# Reading LANDSAT Satellite Data from HDF4 Files Using pyhdf

Primary References/Resources: 

https://moonbooks.org/Articles/How-to-read-a-MODIS-HDF-file-using-python-/

http://fhs.github.io/pyhdf/modules/SD.html 

### Import Statements:

In [None]:
%matplotlib inline
import matplotlib.pyplot as plt
import hvplot.xarray
from cartopy import crs as ccrs

import numpy as np
import xarray as xr

from pyhdf.SD import SD, SDS, SDC, SDim, SDAttr   # or import *
import pprint

**pyHDF Import Context**

The `SD` (Scientific Data) class is used for file and top-level info access and implements the HDF SD interface.
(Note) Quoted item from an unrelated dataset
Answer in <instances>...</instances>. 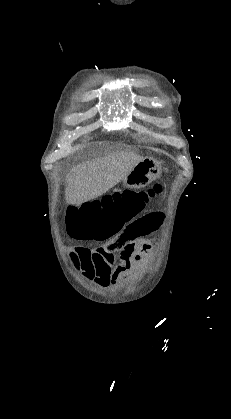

The `SDS` (Scientific Dataset) class is used for dataset objects.

The `SDC` (Scientific Data Constants) class holds the constants that define file opening modes and data types.

The `SDim` (Scientific Data Dimensions) class is used for dimension objects.

The `SDAttr` (Scientific Data Attributes) class is used for attribute objects

In [None]:
# Toggles off alphabetical sorting
pprint.sorted = lambda x, key=None:x

### Sample HDF4 Data Files

In [None]:
# Sample LANDSAT satellite data
filePath = "/Users/deonkouatchou/eviz/eviz_datasource_dev/Samples/LANDSAT/"

file1 = filePath + "LT50830152011198GLC00.hdf"
file2 = filePath + "LT50830152011214GLC00.hdf"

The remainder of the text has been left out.